Cardiology Case Studies Students

Cardiology Case Studies Students-81
The patient initially reported sudden onset of chest pain described as "a brick on my chest" and collapsed a few minutes later. Upon arrival of emergency medical services, he was found to be in ventricular fibrillation.

The patient initially reported sudden onset of chest pain described as "a brick on my chest" and collapsed a few minutes later. Upon arrival of emergency medical services, he was found to be in ventricular fibrillation.

Although there is a Class I American College of Cardiology and American Heart Association recommendation for comatose patients who have experienced cardiac arrest due to underlying ST-segment elevation myocardial infarction to undergo emergent cardiac catheterization with the intent of primary PCI, there are no specific recommendations for comatose patients without ST-segment elevation myocardial infarction who survived a cardiac arrest.

An unwitnessed arrest, the presence of severe lactic acidosis, advanced age, end stage renal disease, traumatic etiology, and cardiopulmonary resuscitation greater than 30 minutes before return of spontaneous circulation are poor prognostic factors.

Coronary angiograms of his left and right coronary artery are shown in Videos 1 and 2, respectively.

Figure 1 Serial axial images of the computed tomography with intravenous contrast showing the dissection flap limited to the proximal ascending aorta and the aortic root.

The initial rhythm is usually pulseless electrical activity due to blood exsanguination or cardiac tamponade.

Ventricular fibrillation is less commonly seen and is probably secondary to ischemia from coronary obstruction or intermittent obstruction of the left main coronary ostium with a dissection flap, as probably is the case in this patient.

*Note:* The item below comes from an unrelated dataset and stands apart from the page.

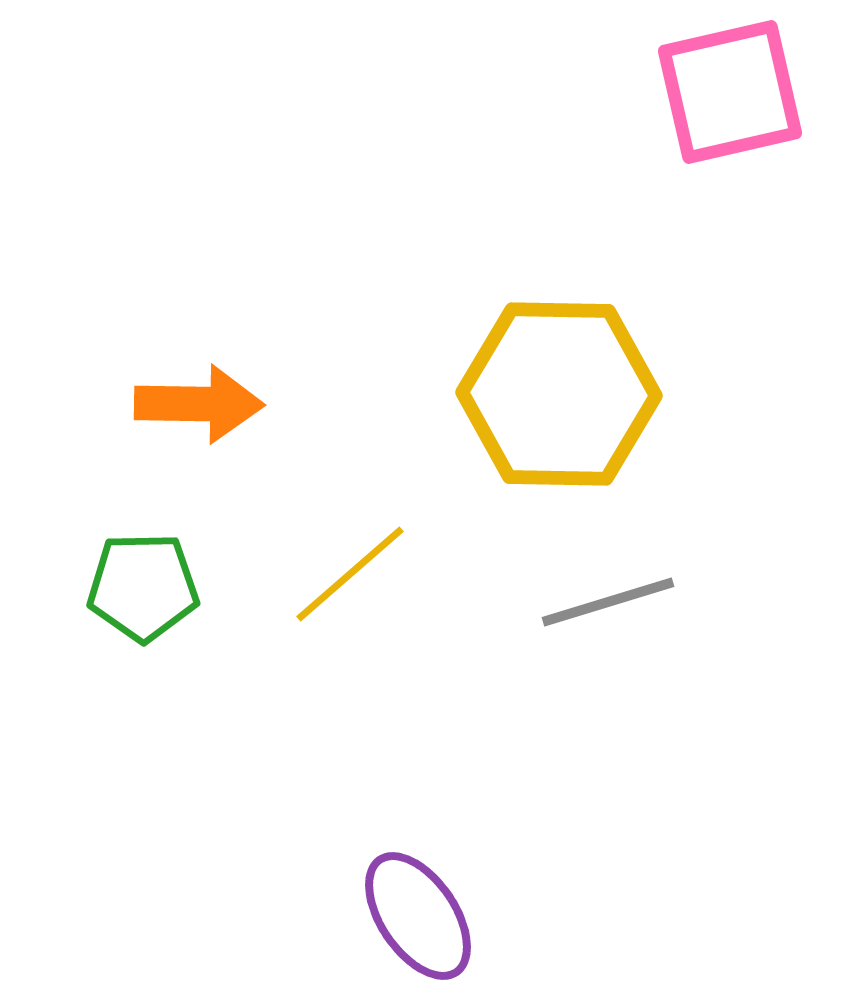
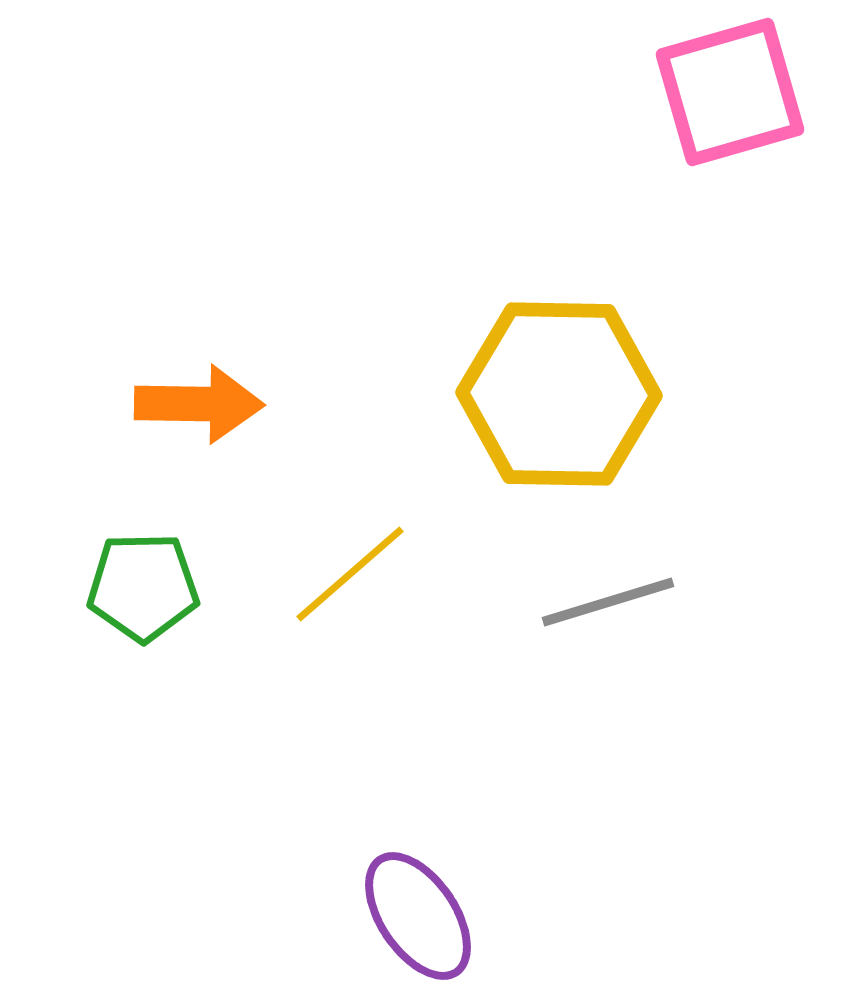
pink square: rotated 3 degrees counterclockwise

Note that the flap extends from the intramural hematoma of the posterior wall of the proximal ascending aorta just above the sinotubular junction leftwards and lower towards the left coronary cusp.

There is contrast extravasation into the left and right pleural spaces (more pronounced to the left) and pericardial effusion, probably hemopericardium.

A forty-five-year-old man with a three-year history of cardiovascular disease has entered the hospital with a stroke that has paralyzed his right side and caused him to aspirate food of any consistency.

His mental status is clouded and there is disagreement as to whether he has decisional capacity.